Behind the scenes, our curators launched an online collections database, and the acclaimed British artist, Cornelia Parker, developed a project with the Nobel Prize-winner, Kostya Novoselov, one of the scientists who discovered graphene. The pair developed the first cultural use of graphene, triggering a meteorite shower over the Whitworth Park; it was a work that’s typical of the new Whitworth, a university gallery whose collections, location and partnerships generate the sort of collaborations that could only happen here in Manchester.

The 135 volunteers we recruited and trained during 2014 were invaluable over our opening weekend – when some 25,000 people alone came through our doors. Our volunteer art gardeners work with our new Cultural Park Keeper, a person whose job it is to bring nature, culture and people together, and our visitors have since been enjoying everything from welly walks and health walks in the park to a “lads and dads” outdoor art club.  

So, while the new Whitworth was taking shape, so too were our ideas for what we could do with the new building and outside spaces. Since we reopened, then, we have hosted events as part of the Wellcome Trust’s Sexology Season, the BBC’s Little Painting Challenge and Selfridges’ Bright Old Things talks series. Cornelia Parker has given a sold-out lecture and has been announced as an Honorary Professor at the University of Manchester. Taking our Textiles exhibition as inspiration, fashion designer Katherine Hamnett has debated ethical clothing, and visitors have learned how to “upcycle” their clothes. We’ve had yoga every Thursday morning in a gallery overlooking the park, there have been creative sessions for babies and toddlers and art workshops run with Age Friendly Manchester.

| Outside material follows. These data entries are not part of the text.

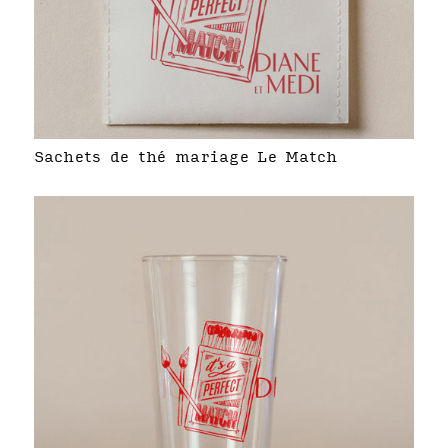
Sachets de thé mariage Le Match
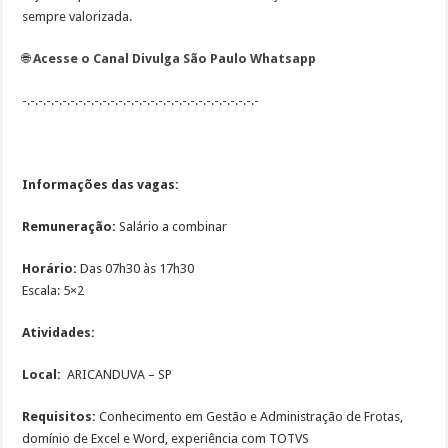
sempre valorizada.
🌐
Acesse o Canal Divulga São Paulo Whatsapp
-.-.-.-.-.-.-.-.-.-.-.-.-.-.-.-.-.-.-.-.-.-.-.-.-.-.-.-.-.-
Informações das vagas:
Remuneração:
Salário a combinar
Horário:
Das 07h30 às 17h30
Escala: 5×2
Atividades:
Local:
ARICANDUVA – SP
Requisitos:
Conhecimento em Gestão e Administração de Frotas,
domínio de Excel e Word, experiência com TOTVS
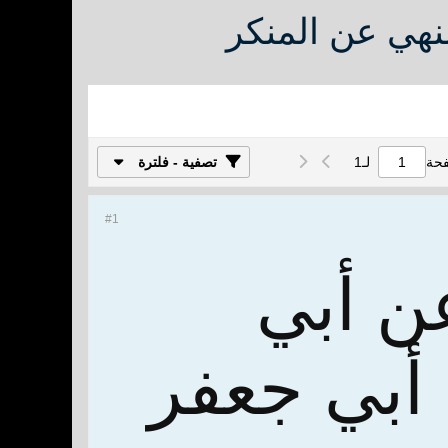
لنهي عن المنكر
فحة
لـ
1
تصفية - فلترة
#1
ن أبي
أبي جعفر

Our Grand Hall has been the setting for live music gigs – from hip-hop and folk to classical – as well as the first ever industry event from the Creative Industries Federation. And all this alongside the ten, free exhibitions we opened with, our new art garden and sculpture terrace, and new artworks and events out in the Whitworth Park.

But the Whitworth is not just about art and ideas. It’s about art and people. Keeping the Whitworth “open” while we were closed was done with one aim in mind: to introduce what we do to more people than ever before. With over 150,000 people visiting us in our first ten weeks, we feel as if we have succeeded in that aim.